» Supplied material
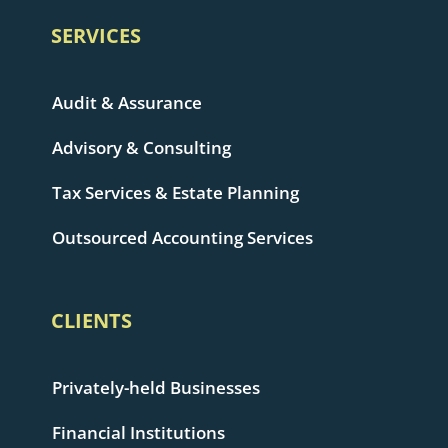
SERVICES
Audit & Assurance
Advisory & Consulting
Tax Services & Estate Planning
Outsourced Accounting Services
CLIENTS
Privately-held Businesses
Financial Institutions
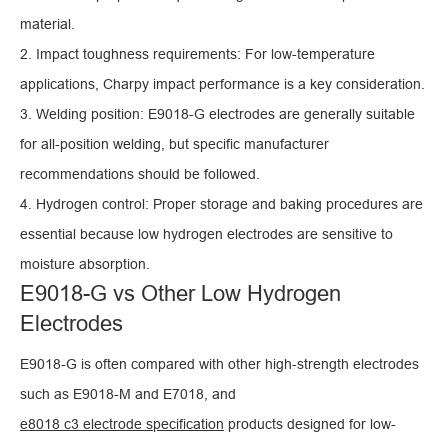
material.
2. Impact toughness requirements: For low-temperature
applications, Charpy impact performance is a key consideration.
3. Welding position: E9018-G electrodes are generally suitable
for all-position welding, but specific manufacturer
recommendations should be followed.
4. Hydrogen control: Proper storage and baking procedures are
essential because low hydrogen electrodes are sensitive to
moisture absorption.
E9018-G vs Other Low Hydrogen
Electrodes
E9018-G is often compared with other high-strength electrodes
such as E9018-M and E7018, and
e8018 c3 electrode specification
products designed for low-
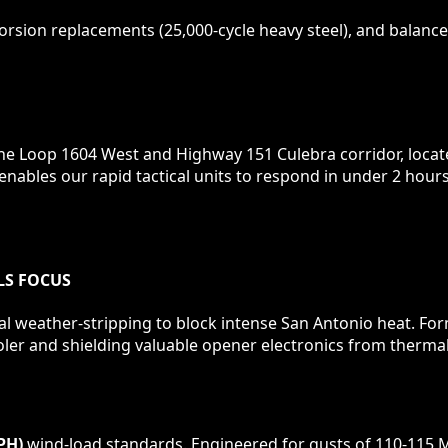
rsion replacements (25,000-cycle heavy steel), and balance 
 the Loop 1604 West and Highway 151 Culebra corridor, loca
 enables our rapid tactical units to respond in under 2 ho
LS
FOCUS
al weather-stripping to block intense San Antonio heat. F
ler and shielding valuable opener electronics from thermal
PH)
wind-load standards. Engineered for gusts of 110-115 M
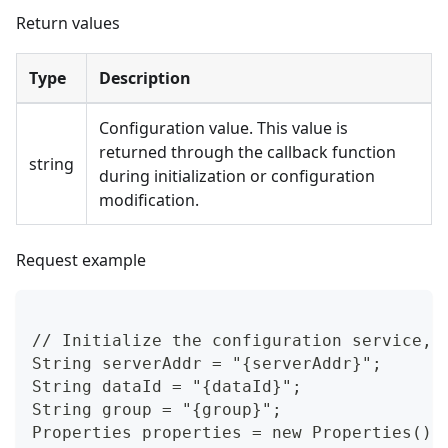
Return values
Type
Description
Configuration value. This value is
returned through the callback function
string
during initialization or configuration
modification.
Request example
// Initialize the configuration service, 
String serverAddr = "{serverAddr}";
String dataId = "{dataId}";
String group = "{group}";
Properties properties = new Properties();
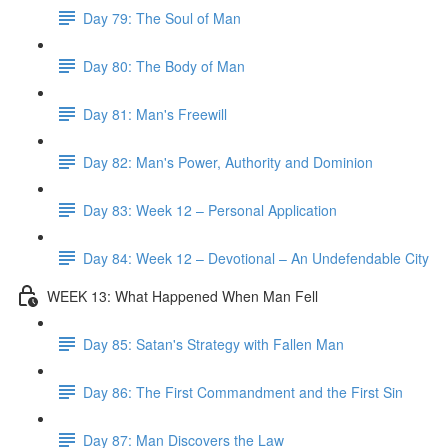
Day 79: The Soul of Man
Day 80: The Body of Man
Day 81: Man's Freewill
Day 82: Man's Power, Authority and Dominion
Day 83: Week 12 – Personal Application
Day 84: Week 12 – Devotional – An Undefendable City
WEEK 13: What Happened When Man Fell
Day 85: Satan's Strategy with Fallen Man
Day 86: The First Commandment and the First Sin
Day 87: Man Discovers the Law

» What you will do
Reproduce exactly the lines above that run from the one with "wind-load standards. Engineered" to the one with "Day 86: The", both included, leaving pictures out.

» Answer space
wind-load standards. Engineered for gusts of 110-115 M
Return values
Type
Description
Configuration value. This value is
returned through the callback function
string
during initialization or configuration
modification.
Request example
// Initialize the configuration service, 
String serverAddr = "{serverAddr}";
String dataId = "{dataId}";
String group = "{group}";
Properties properties = new Properties();
Day 79: The Soul of Man
Day 80: The Body of Man
Day 81: Man's Freewill
Day 82: Man's Power, Authority and Dominion
Day 83: Week 12 – Personal Application
Day 84: Week 12 – Devotional – An Undefendable City
WEEK 13: What Happened When Man Fell
Day 85: Satan's Strategy with Fallen Man
Day 86: The First Commandment and the First Sin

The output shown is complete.